[Opening LISTED ENTRIES section]
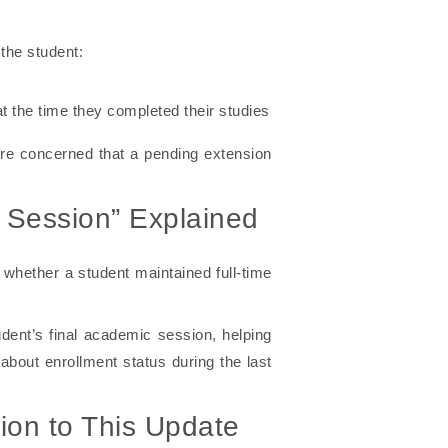
the student:
t the time they completed their studies
were concerned that a pending extension
c Session” Explained
 whether a student maintained full-time
dent’s final academic session, helping
bout enrollment status during the last
ion to This Update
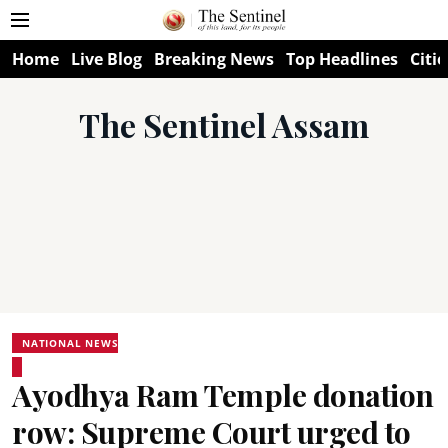
Home
Live Blog
Breaking News
Top Headlines
Citie
The Sentinel Assam
NATIONAL NEWS
Ayodhya Ram Temple donation
row: Supreme Court urged to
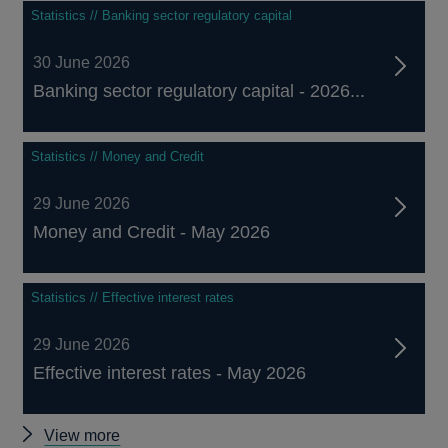
Statistics // Banking sector regulatory capital
30 June 2026
Banking sector regulatory capital - 2026...
Statistics // Money and Credit
29 June 2026
Money and Credit - May 2026
Statistics // Effective interest rates
29 June 2026
Effective interest rates - May 2026
Other
View more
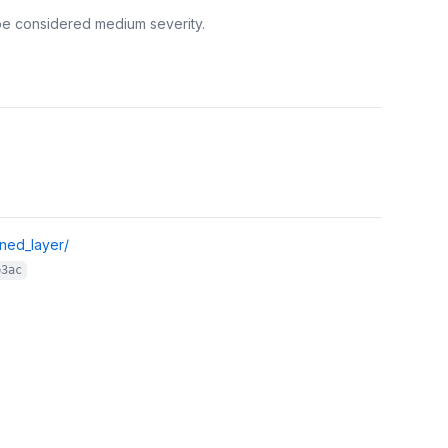
be considered medium severity.
gned_layer/
b3ac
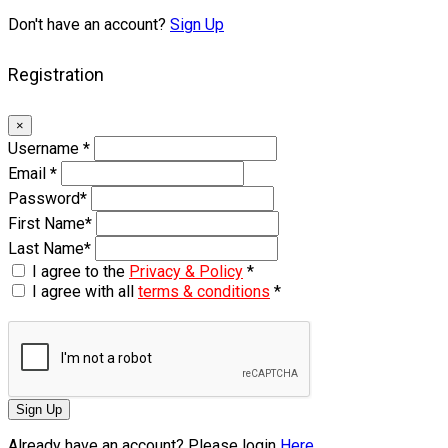
Don't have an account?
Sign Up
Registration
×
Username
*
Email
*
Password
*
First Name
*
Last Name
*
I agree to the
Privacy & Policy
*
I agree with all
terms & conditions
*
Sign Up
Already have an account? Please login
Here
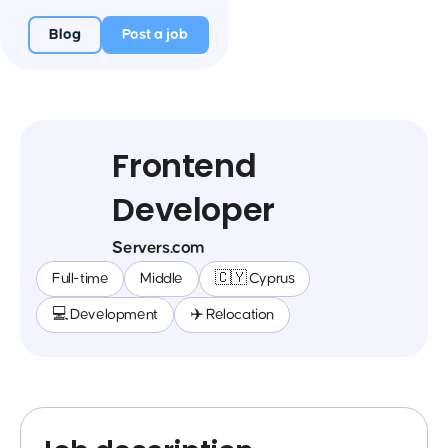
Blog
Post a job
Frontend
Developer
Servers.com
Full-time
Middle
🇨🇾 Cyprus
💻 Development
✈️ Relocation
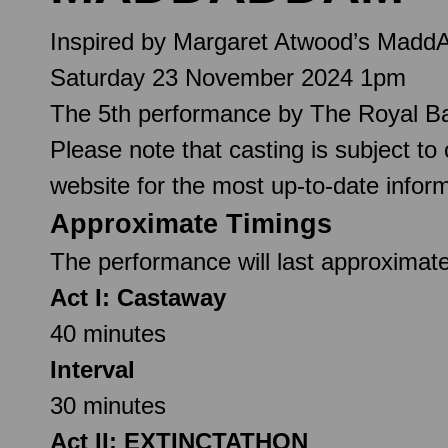
Inspired by Margaret Atwood’s Madd
Saturday 23 November 2024 1pm
The 5th performance by The Royal Ba
Please note that casting is subject to
website for the most up-to-date inform
Approximate Timings
The performance will last approximate
Act I: Castaway
40 minutes
Interval
30 minutes
Act II: EXTINCTATHON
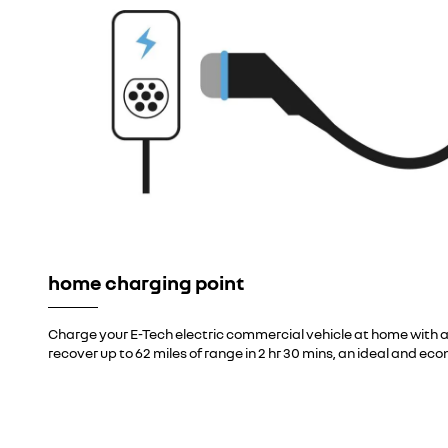
home charging point
Charge your E-Tech electric commercial vehicle at home with a
recover up to 62 miles of range in 2 hr 30 mins, an ideal and eco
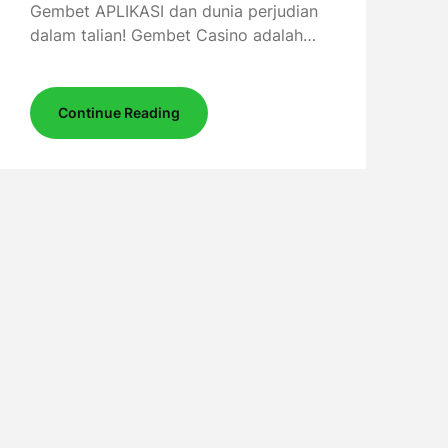
Gembet APLIKASI dan dunia perjudian
dalam talian! Gembet Casino adalah…
Continue Reading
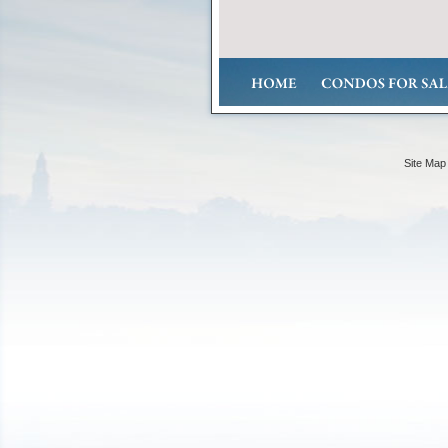
Site Map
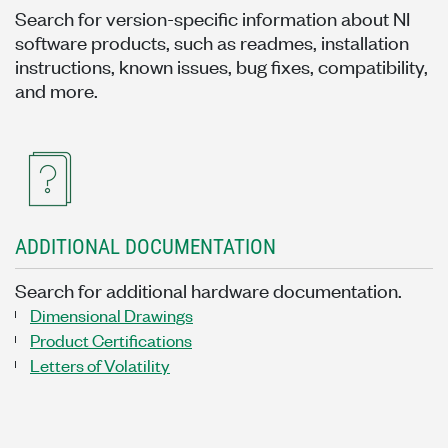
Search for version-specific information about NI
software products, such as readmes, installation
instructions, known issues, bug fixes, compatibility,
and more.
ADDITIONAL DOCUMENTATION
Search for additional hardware documentation.
Dimensional Drawings
Product Certifications
Letters of Volatility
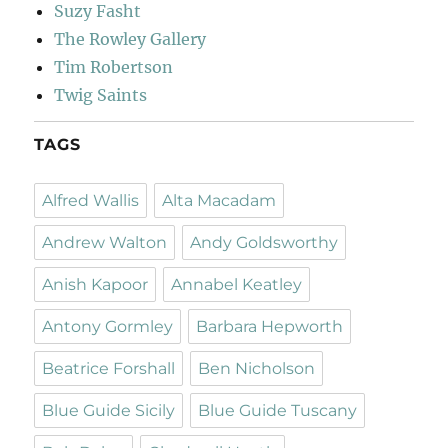
Suzy Fasht
The Rowley Gallery
Tim Robertson
Twig Saints
TAGS
Alfred Wallis
Alta Macadam
Andrew Walton
Andy Goldsworthy
Anish Kapoor
Annabel Keatley
Antony Gormley
Barbara Hepworth
Beatrice Forshall
Ben Nicholson
Blue Guide Sicily
Blue Guide Tuscany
[Closing LISTED ENTRIES section]
(WHAT IS REQUIRED): How many lines in the records above hold the word "regulatory"? Give only the number.

(ANSWER BOX): 2